Work item >> Take from the records below each line that holds "English".

Source material >>
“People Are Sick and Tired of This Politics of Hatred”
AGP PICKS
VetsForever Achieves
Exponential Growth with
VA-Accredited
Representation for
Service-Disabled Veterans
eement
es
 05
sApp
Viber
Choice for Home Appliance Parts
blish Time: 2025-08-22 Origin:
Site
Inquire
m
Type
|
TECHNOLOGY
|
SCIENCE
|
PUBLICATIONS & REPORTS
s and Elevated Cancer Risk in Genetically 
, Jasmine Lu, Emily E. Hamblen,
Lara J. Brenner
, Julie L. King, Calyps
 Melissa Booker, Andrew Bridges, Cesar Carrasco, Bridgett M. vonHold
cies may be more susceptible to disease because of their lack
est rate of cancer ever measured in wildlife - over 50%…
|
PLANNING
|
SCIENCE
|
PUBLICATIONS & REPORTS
* * *
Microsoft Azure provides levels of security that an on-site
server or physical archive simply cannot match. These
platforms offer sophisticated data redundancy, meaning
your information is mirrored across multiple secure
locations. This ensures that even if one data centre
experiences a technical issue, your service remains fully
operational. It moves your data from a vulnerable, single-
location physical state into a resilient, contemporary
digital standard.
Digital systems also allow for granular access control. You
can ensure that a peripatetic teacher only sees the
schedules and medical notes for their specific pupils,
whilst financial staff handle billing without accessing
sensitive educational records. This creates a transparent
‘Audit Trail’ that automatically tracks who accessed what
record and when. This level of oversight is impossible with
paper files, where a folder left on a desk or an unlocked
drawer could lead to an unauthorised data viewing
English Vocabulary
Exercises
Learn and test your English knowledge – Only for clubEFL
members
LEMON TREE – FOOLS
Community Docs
--
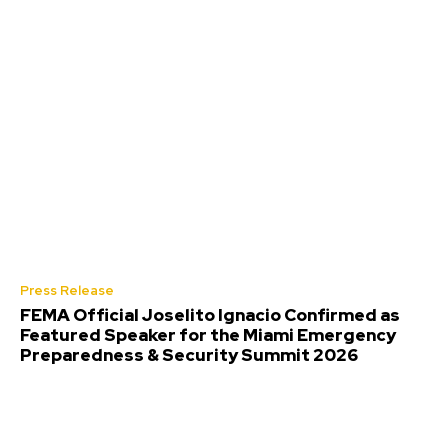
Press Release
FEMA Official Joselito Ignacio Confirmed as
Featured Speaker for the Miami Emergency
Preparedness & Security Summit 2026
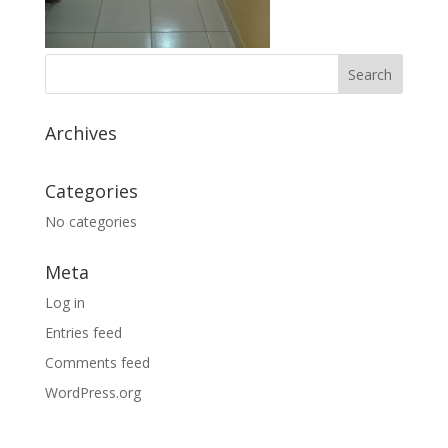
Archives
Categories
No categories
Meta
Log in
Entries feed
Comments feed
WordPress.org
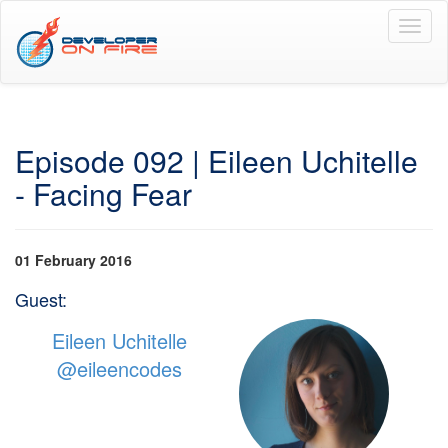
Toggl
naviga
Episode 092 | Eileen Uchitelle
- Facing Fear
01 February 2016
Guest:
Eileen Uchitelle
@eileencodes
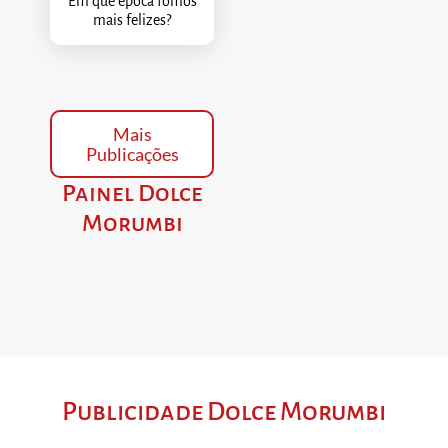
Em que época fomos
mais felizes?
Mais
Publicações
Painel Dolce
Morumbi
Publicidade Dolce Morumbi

Output of the exercise >>
English Vocabulary
Learn and test your English knowledge – Only for clubEFL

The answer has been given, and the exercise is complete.